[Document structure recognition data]

%%

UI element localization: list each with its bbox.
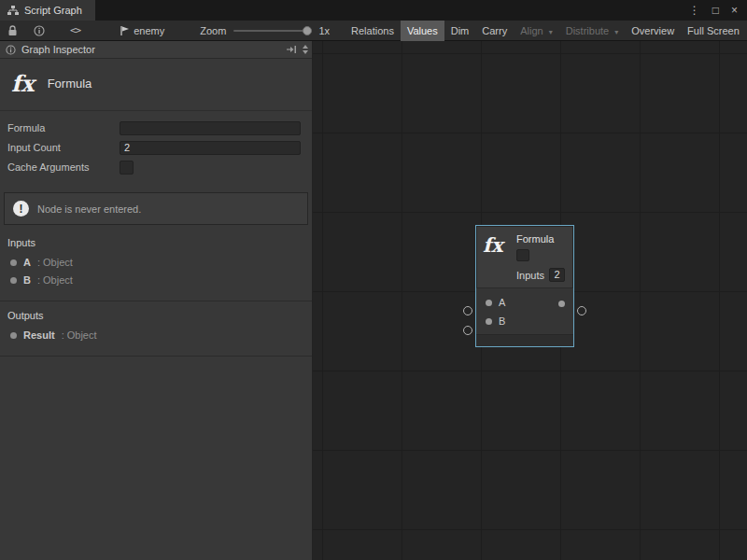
output-port-name: Result — [23, 329, 55, 341]
fx-icon: fx — [11, 70, 35, 97]
port-dot-icon — [10, 332, 17, 339]
tab-label: Script Graph — [24, 5, 82, 16]
formula-field-label: Formula — [7, 122, 120, 133]
distribute-button[interactable]: Distribute ▾ — [559, 21, 626, 41]
distribute-button-label: Distribute — [566, 25, 609, 36]
node-formula-input[interactable] — [516, 249, 529, 261]
chevron-down-icon: ▾ — [549, 28, 553, 36]
lock-icon[interactable] — [7, 25, 18, 36]
values-button[interactable]: Values — [401, 21, 444, 41]
outputs-section-title: Outputs — [7, 310, 304, 321]
warning-icon: ! — [13, 201, 29, 217]
cache-arguments-field-label: Cache Arguments — [7, 161, 120, 173]
unit-fields: Formula Input Count Cache Arguments — [0, 111, 312, 183]
node-port-row-a[interactable]: A — [476, 293, 573, 312]
graph-canvas[interactable]: fx Formula Inputs 2 A — [313, 41, 747, 560]
external-output-port[interactable] — [577, 306, 586, 315]
toolbar: <> enemy Zoom 1x Relations Values Dim Ca… — [0, 21, 747, 41]
unit-title-block: fx Formula — [0, 59, 312, 111]
node-inputs-label: Inputs — [516, 270, 544, 281]
formula-node-header: fx Formula Inputs 2 — [476, 226, 573, 287]
output-port-item: Result : Object — [10, 329, 304, 341]
graph-pointer-icon — [120, 25, 130, 36]
input-port-type: : Object — [37, 257, 73, 268]
input-port-item: B : Object — [10, 274, 304, 286]
cache-arguments-checkbox[interactable] — [120, 161, 134, 175]
graph-breadcrumb[interactable]: enemy — [120, 25, 164, 36]
external-input-port-b[interactable] — [463, 326, 472, 335]
input-count-field-label: Input Count — [7, 142, 120, 153]
titlebar: Script Graph ⋮ □ × — [0, 0, 747, 21]
input-port-item: A : Object — [10, 257, 304, 268]
dim-button[interactable]: Dim — [444, 21, 476, 41]
port-dot-icon — [10, 259, 17, 266]
graph-inspector-title: Graph Inspector — [21, 44, 95, 55]
unity-script-graph-window: Script Graph ⋮ □ × <> — [0, 0, 747, 560]
window-menu-icon[interactable]: ⋮ — [689, 4, 700, 17]
inputs-section-title: Inputs — [7, 237, 304, 248]
scroll-arrows[interactable] — [303, 45, 308, 54]
info-icon[interactable] — [34, 25, 45, 36]
scroll-up-icon[interactable] — [303, 45, 308, 49]
input-port-a-label: A — [499, 297, 505, 308]
input-port-type: : Object — [37, 274, 73, 286]
align-button-label: Align — [520, 25, 543, 36]
node-title: Formula — [516, 233, 554, 245]
outputs-section: Outputs Result : Object — [0, 301, 312, 357]
input-port-a-dot[interactable] — [486, 300, 492, 306]
node-footer — [476, 334, 573, 346]
node-port-row-b[interactable]: B — [476, 312, 573, 330]
zoom-slider-knob[interactable] — [303, 26, 312, 35]
inputs-section: Inputs A : Object B : Object — [0, 229, 312, 301]
align-button[interactable]: Align ▾ — [514, 21, 559, 41]
graph-inspector-header: Graph Inspector — [0, 41, 312, 59]
zoom-label: Zoom — [200, 25, 226, 36]
input-port-name: B — [23, 274, 31, 286]
input-port-b-dot[interactable] — [486, 318, 492, 325]
unit-title: Formula — [48, 77, 92, 91]
warning-text: Node is never entered. — [37, 203, 141, 215]
full-screen-button[interactable]: Full Screen — [681, 21, 746, 41]
window-controls: ⋮ □ × — [689, 0, 747, 21]
input-port-name: A — [23, 257, 31, 268]
formula-field-row: Formula — [7, 120, 301, 135]
port-dot-icon — [10, 277, 17, 284]
output-port-type: : Object — [62, 329, 97, 341]
fx-icon: fx — [483, 233, 511, 282]
input-port-b-label: B — [499, 315, 505, 327]
script-graph-icon — [7, 6, 19, 16]
graph-inspector-panel: Graph Inspector fx Formula — [0, 41, 313, 560]
relations-button[interactable]: Relations — [345, 21, 401, 41]
formula-input[interactable] — [120, 121, 301, 135]
node-ports-section: A B — [476, 287, 573, 334]
node-input-count[interactable]: 2 — [549, 268, 565, 282]
scroll-down-icon[interactable] — [303, 50, 308, 54]
maximize-icon[interactable]: □ — [712, 4, 719, 17]
info-icon — [6, 45, 16, 55]
tab-script-graph[interactable]: Script Graph — [0, 0, 95, 21]
input-count-field-row: Input Count — [7, 140, 301, 155]
zoom-value: 1x — [318, 25, 330, 36]
warning-box: ! Node is never entered. — [4, 192, 308, 225]
input-count-input[interactable] — [120, 141, 301, 155]
overview-button[interactable]: Overview — [625, 21, 681, 41]
dock-panel-icon[interactable] — [286, 45, 297, 54]
zoom-slider[interactable] — [233, 30, 310, 32]
carry-button[interactable]: Carry — [475, 21, 514, 41]
formula-node[interactable]: fx Formula Inputs 2 A — [475, 225, 574, 347]
close-icon[interactable]: × — [731, 4, 738, 17]
graph-breadcrumb-label: enemy — [134, 25, 164, 36]
output-port-dot[interactable] — [558, 301, 565, 307]
chevron-down-icon: ▾ — [614, 28, 618, 36]
cache-arguments-field-row: Cache Arguments — [7, 160, 301, 175]
external-input-port-a[interactable] — [463, 306, 472, 315]
code-icon[interactable]: <> — [70, 24, 80, 36]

%%

Exercise description
All lines with the word "down" need to be copied from the data above.

Written reply
chevron-down-icon: ▾ — [549, 28, 553, 36]
scroll-down-icon[interactable] — [303, 50, 308, 54]
chevron-down-icon: ▾ — [614, 28, 618, 36]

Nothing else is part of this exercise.